Look through the listing underneath for "coaching", and copy every line that has it.
[DATA SHOWN Boundary: Start]
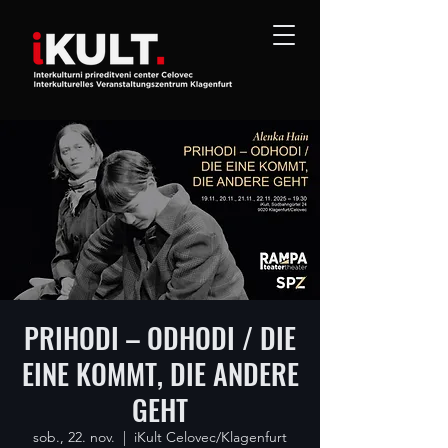
PRIHODI – ODHODI / DIE
EINE KOMMT, DIE ANDERE
GEHT
sob., 22. nov.
  |  
iKult Celovec/Klagenfurt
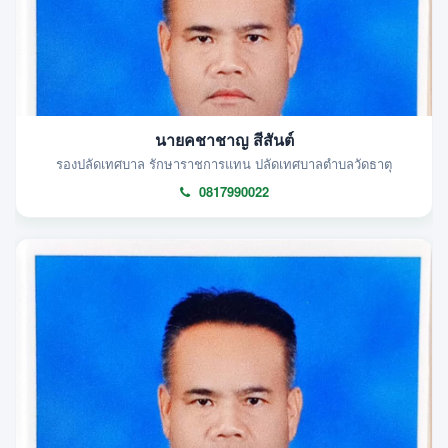
นายคชาชาญ สีสันต์
รองปลัดเทศบาล รักษาราชการแทน ปลัดเทศบาลตำบลวัดธาตุ
0817990022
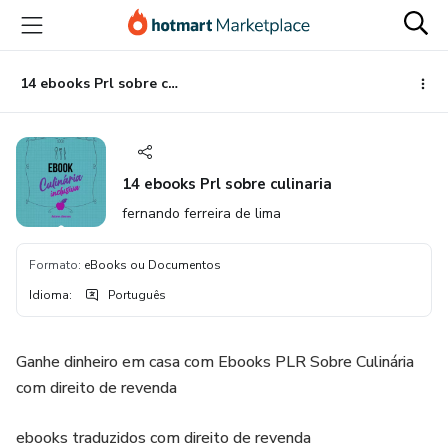
Ir
Ir
Ir
para
para
para
o
o
o
conteúdo
pagamento
rodapé
14 ebooks Prl sobre culinaria
principal
14 ebooks Prl sobre culinaria
fernando ferreira de lima
Formato
:
eBooks ou Documentos
Idioma
:
Português
Ganhe dinheiro em casa com Ebooks PLR Sobre Culinária
com direito de revenda
ebooks traduzidos com direito de revenda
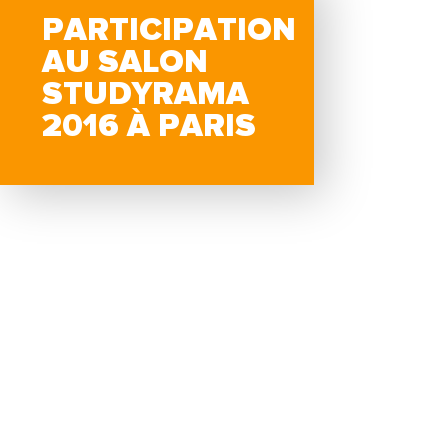
PARTICIPATION
AU SALON
STUDYRAMA
2016 À PARIS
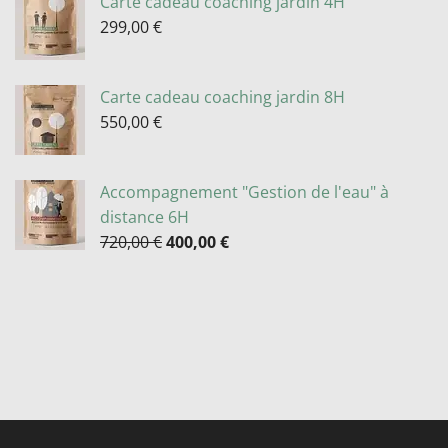
Carte cadeau coaching jardin 4H
299,00
€
Carte cadeau coaching jardin 8H
550,00
€
Accompagnement "Gestion de l'eau" à
distance 6H
720,00
€
400,00
€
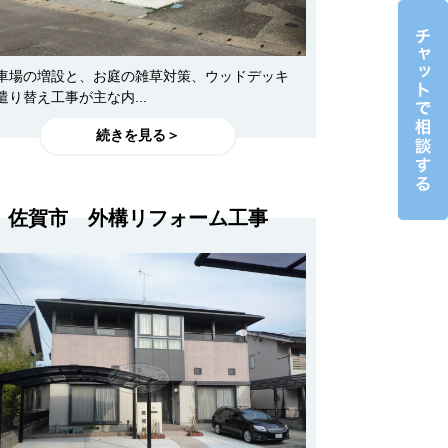
車場の増設と、お庭の雑草対策、ウッドデッキ
遣り替え工事が主な内...
続きを見る＞
佐賀市 外構リフォーム工事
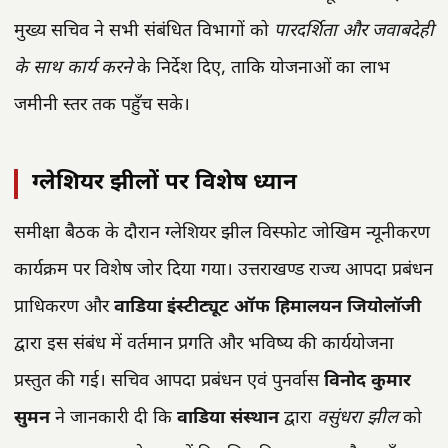
मुख्य सचिव ने सभी संबंधित विभागों को
पारदर्शिता और जवाबदेही
के साथ कार्य करने
के निर्देश दिए, ताकि योजनाओं का लाभ
जमीनी स्तर तक पहुँच सके।
ग्लेशियर झीलों पर विशेष ध्यान
समीक्षा बैठक के दौरान ग्लेशियर झील विस्फोट जोखिम न्यूनीकरण
कार्यक्रम पर विशेष जोर दिया गया। उत्तराखण्ड राज्य आपदा प्रबंधन
प्राधिकरण और
वाडिया इंस्टीट्यूट ऑफ हिमालयन जियोलॉजी
द्वारा इस संबंध में वर्तमान प्रगति और भविष्य की कार्ययोजना
प्रस्तुत की गई। सचिव आपदा प्रबंधन एवं पुनर्वास
विनोद कुमार
सुमन
ने जानकारी दी कि
वाडिया संस्थान
द्वारा
वसुंधरा झील
को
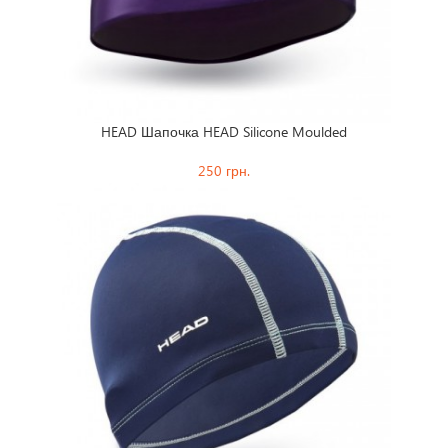
HEAD Шапочка HEAD Silicone Moulded
250 грн.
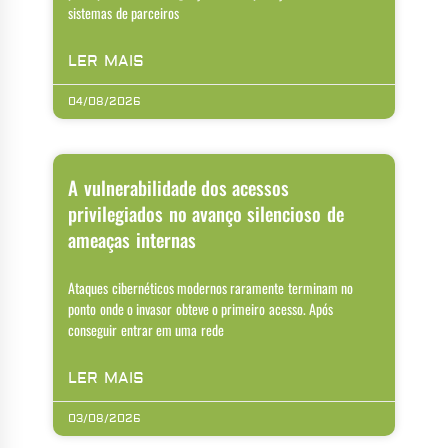
sistemas de parceiros
LER MAIS
04/08/2026
A vulnerabilidade dos acessos
privilegiados no avanço silencioso de
ameaças internas
Ataques cibernéticos modernos raramente terminam no
ponto onde o invasor obteve o primeiro acesso. Após
conseguir entrar em uma rede
LER MAIS
03/08/2026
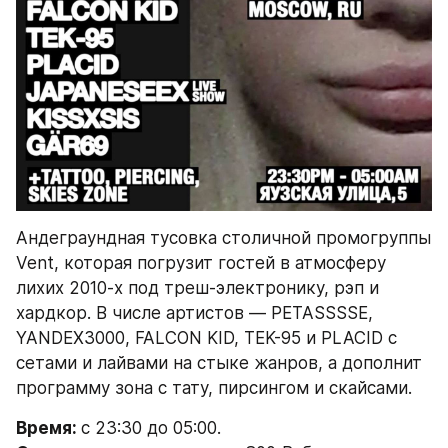
Андеграундная тусовка столичной промогруппы 
Vent, которая погрузит гостей в атмосферу 
лихих 2010-х под треш-электронику, рэп и 
хардкор. В числе артистов — PETASSSSE, 
YANDEX3000, FALCON KID, TEK-95 и PLACID с 
сетами и лайвами на стыке жанров, а дополнит 
программу зона с тату, пирсингом и скайсами.
Время: 
с 23:30 до 05:00.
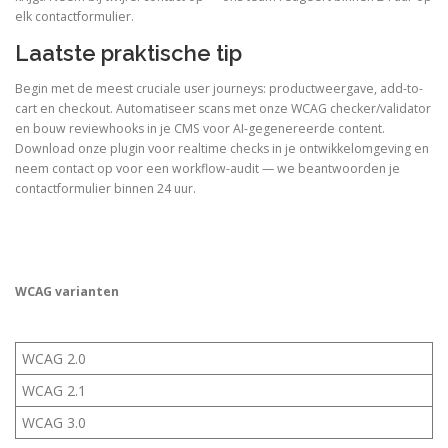
elk contactformulier.
Laatste praktische tip
Begin met de meest cruciale user journeys: productweergave, add-to-
cart en checkout. Automatiseer scans met onze WCAG checker/validator
en bouw reviewhooks in je CMS voor AI-gegenereerde content.
Download onze plugin voor realtime checks in je ontwikkelomgeving en
neem contact op voor een workflow-audit — we beantwoorden je
contactformulier binnen 24 uur.
WCAG varianten
WCAG 2.0
WCAG 2.1
WCAG 3.0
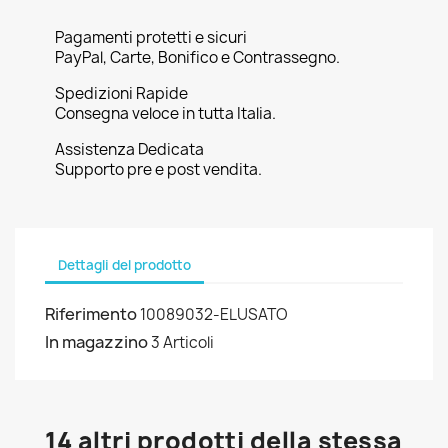
Pagamenti protetti e sicuri
PayPal, Carte, Bonifico e Contrassegno.
Spedizioni Rapide
Consegna veloce in tutta Italia.
Assistenza Dedicata
Supporto pre e post vendita.
Dettagli del prodotto
Riferimento
10089032-ELUSATO
In magazzino
3 Articoli
14 altri prodotti della stessa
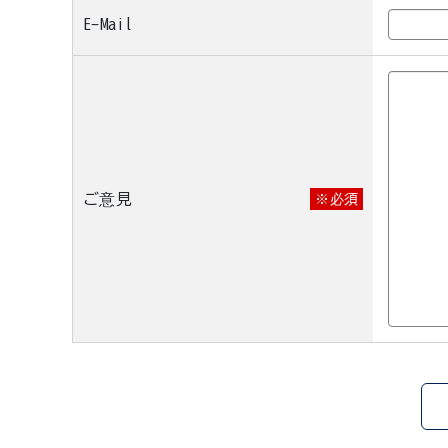
E-Mail
ご意見
※必須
[DATA SHOWN Boundary: End]
#### TASK RESPONSE
Carte cadeau coaching jardin 4H
Carte cadeau coaching jardin 8H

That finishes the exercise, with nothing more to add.